Saved entries
────

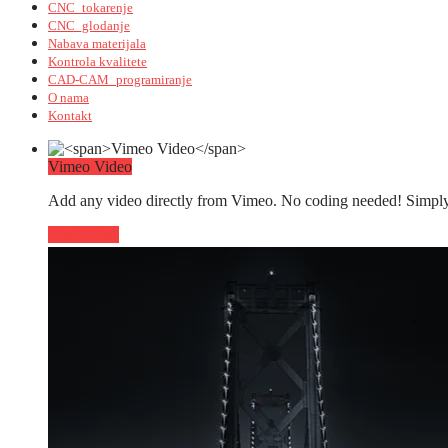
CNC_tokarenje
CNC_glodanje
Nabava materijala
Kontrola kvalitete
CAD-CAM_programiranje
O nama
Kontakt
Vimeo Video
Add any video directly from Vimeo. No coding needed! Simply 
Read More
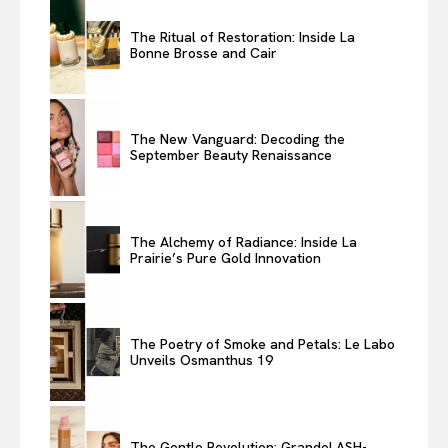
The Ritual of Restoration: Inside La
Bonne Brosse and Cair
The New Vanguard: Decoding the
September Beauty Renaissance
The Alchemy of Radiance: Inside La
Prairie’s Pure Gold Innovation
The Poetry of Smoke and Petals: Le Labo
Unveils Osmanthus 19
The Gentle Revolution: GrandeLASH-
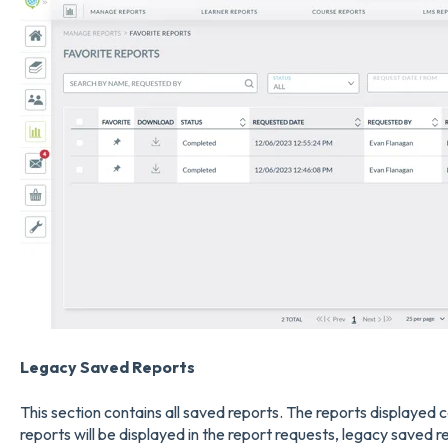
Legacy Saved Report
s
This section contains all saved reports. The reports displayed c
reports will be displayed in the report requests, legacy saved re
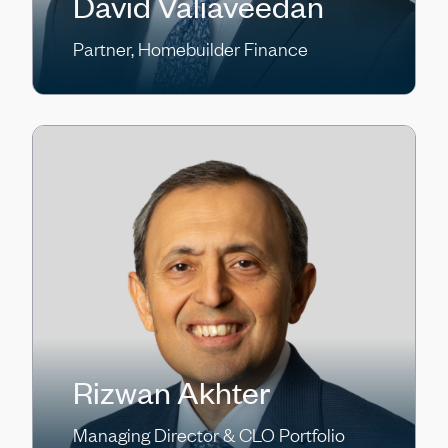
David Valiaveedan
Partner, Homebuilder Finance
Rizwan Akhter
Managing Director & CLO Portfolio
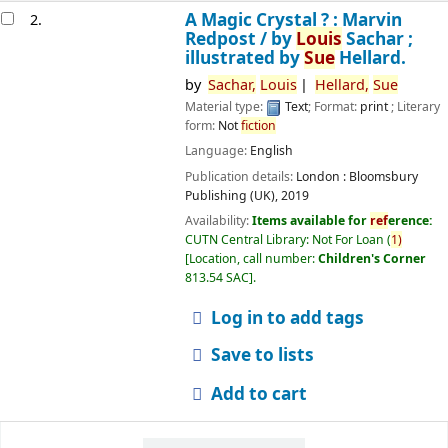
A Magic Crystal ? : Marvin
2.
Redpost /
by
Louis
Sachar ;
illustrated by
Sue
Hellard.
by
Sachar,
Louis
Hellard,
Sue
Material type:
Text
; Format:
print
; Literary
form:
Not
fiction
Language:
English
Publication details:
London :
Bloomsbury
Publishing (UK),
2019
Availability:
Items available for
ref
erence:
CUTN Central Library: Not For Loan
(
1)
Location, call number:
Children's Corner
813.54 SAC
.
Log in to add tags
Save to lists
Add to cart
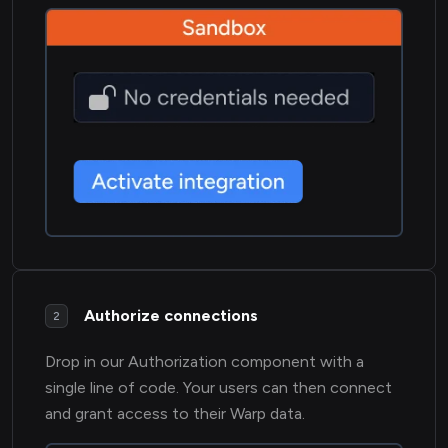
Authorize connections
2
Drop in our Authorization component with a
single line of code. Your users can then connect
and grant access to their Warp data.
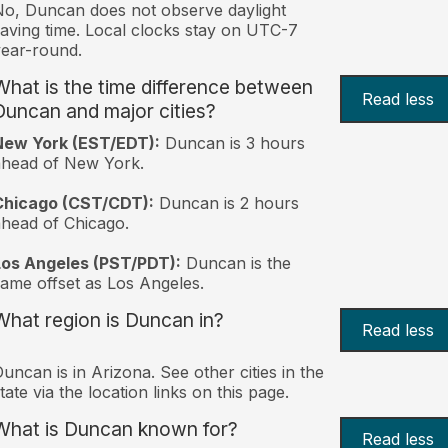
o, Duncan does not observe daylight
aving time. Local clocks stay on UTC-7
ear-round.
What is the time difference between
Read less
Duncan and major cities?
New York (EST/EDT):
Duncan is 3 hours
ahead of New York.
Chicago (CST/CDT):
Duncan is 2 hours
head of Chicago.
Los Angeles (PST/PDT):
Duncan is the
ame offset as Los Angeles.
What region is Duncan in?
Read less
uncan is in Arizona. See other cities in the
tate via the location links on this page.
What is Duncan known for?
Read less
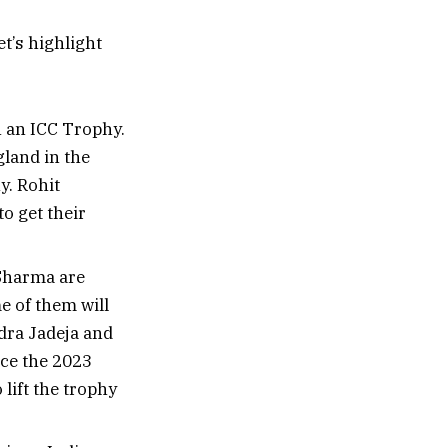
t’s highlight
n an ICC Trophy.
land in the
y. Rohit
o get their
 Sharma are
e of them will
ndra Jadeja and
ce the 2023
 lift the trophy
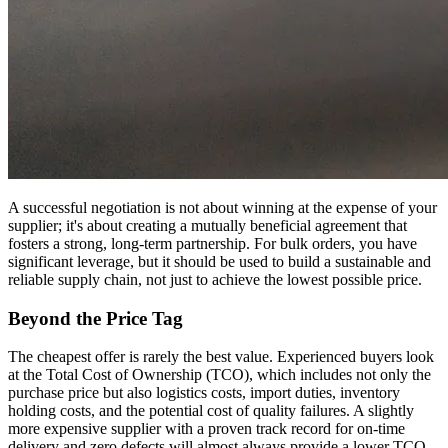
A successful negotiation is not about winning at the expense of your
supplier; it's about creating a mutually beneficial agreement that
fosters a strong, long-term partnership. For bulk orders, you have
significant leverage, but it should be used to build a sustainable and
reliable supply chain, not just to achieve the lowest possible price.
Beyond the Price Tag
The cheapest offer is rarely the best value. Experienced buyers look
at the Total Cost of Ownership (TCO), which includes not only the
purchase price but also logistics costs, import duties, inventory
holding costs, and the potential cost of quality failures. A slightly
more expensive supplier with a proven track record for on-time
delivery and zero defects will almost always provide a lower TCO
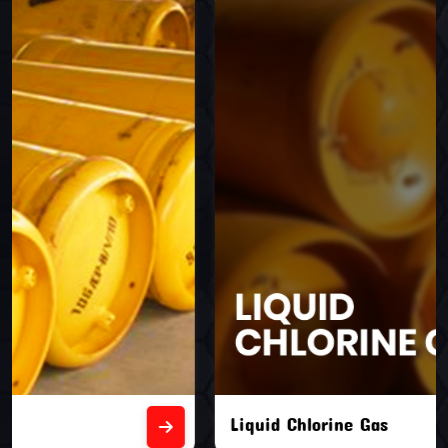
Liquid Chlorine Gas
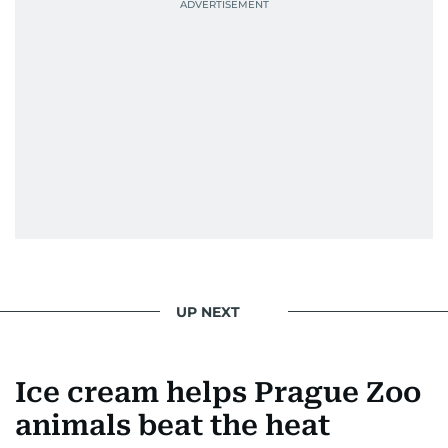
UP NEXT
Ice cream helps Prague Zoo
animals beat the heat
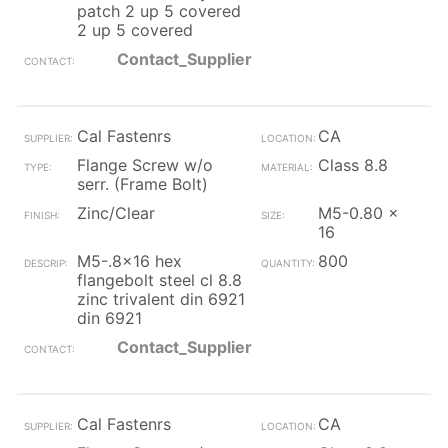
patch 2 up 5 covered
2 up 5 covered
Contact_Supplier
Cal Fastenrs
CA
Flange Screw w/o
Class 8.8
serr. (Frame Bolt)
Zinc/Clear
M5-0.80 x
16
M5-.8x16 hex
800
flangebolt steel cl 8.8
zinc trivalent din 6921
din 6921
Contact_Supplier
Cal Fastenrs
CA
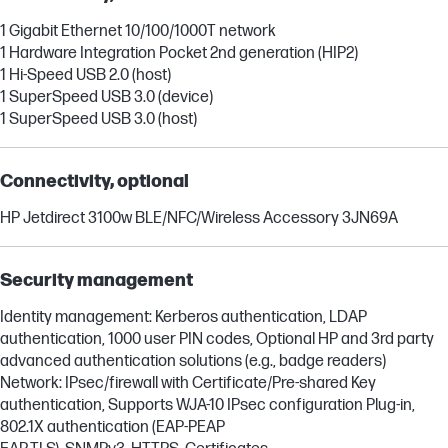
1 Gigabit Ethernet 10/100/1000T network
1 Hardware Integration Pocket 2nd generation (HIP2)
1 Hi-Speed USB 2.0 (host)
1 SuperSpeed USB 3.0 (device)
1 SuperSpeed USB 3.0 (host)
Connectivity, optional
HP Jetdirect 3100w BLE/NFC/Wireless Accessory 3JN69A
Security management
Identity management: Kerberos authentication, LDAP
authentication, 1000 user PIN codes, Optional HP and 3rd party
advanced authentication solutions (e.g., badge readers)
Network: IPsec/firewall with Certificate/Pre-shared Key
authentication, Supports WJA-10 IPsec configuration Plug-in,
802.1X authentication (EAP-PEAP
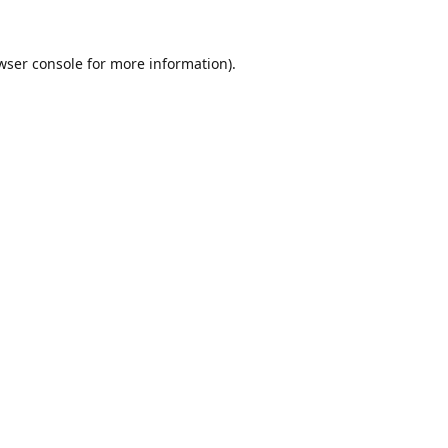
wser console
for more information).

────

Brief:
The answer should consist only of the lines above from the one with "Drop in our Authorization component with a" through the one with "holding costs, and", repeated exactly, with no pictures among them.

Exercise answer:
Drop in our Authorization component with a
single line of code. Your users can then connect
and grant access to their Warp data.
o, Duncan does not observe daylight
aving time. Local clocks stay on UTC-7
ear-round.
What is the time difference between
Read less
Duncan and major cities?
New York (EST/EDT):
Duncan is 3 hours
ahead of New York.
Chicago (CST/CDT):
Duncan is 2 hours
head of Chicago.
Los Angeles (PST/PDT):
Duncan is the
ame offset as Los Angeles.
What region is Duncan in?
Read less
uncan is in Arizona. See other cities in the
tate via the location links on this page.
What is Duncan known for?
Read less
t’s highlight
n an ICC Trophy.
land in the
y. Rohit
o get their
 Sharma are
e of them will
ndra Jadeja and
ce the 2023
 lift the trophy
A successful negotiation is not about winning at the expense of your
supplier; it's about creating a mutually beneficial agreement that
fosters a strong, long-term partnership. For bulk orders, you have
significant leverage, but it should be used to build a sustainable and
reliable supply chain, not just to achieve the lowest possible price.
Beyond the Price Tag
The cheapest offer is rarely the best value. Experienced buyers look
at the Total Cost of Ownership (TCO), which includes not only the
purchase price but also logistics costs, import duties, inventory
holding costs, and the potential cost of quality failures. A slightly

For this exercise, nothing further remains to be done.